Canada corners new Rockie category

The U.K. leads the race going into this year’s Rockie Awards with 37 nominations, followed by Canada and the U.S. with 28 and 25, respectively.

The annual awards of the Banff World Television Festival revealed the last of its nominations on Monday, nodding to such notable British titles as the BBC political doc Age of Terror and the Channel 4 comedy Fonejacker, and to Canuck programs including Little Mosque on the Prairie and The Score’s Cabbie All Stars.

Canada has swept the nominations for one of the new Rockie categories, with three of the four nods for sports entertainment programming. CBC’s Hockey Day in Canada and Countdown to Beijing are up for the prize, along with Cabbie All Stars, an irreverent interview series. The awards have also added a best sports documentary program.
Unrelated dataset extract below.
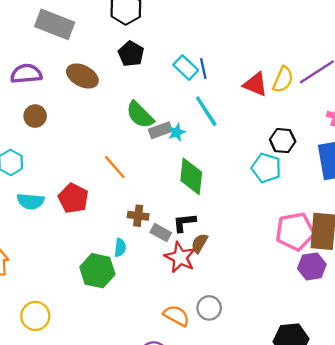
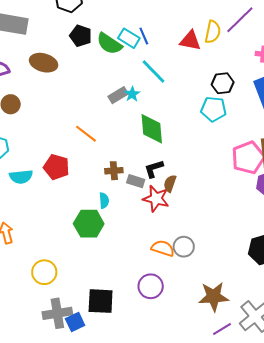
green semicircle: (140, 115) -> (109, 44), moved
gray circle: (209, 308) -> (184, 247), moved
Canada also dominates cartoons, with four shows nominated in the animation category including the Oscar-nominated short I Met the Walrus, Studio B Productions’ Kit vs. Kat and Cuppa Coffee Studios’ Life’s a Zoo.tv ‘2D or Not 2D’.

Cuppa Coffee and its Zoo franchise scored a second nomination in the music/variety category for the episode ‘Dr D Plays House’. The stop-motion show, which airs on Teletoon, is a spoof on reality television and features original songs.

The festival revealed its first round of nominations late last week, following up with the final categories including dramas and interactive on Monday.

‘The Banff World Television Awards category nominees selected this year represent not only outstanding TV programming but also celebrate the continuing evolution and innovation in the TV industry,’ said festival head Peter Vamos in a release.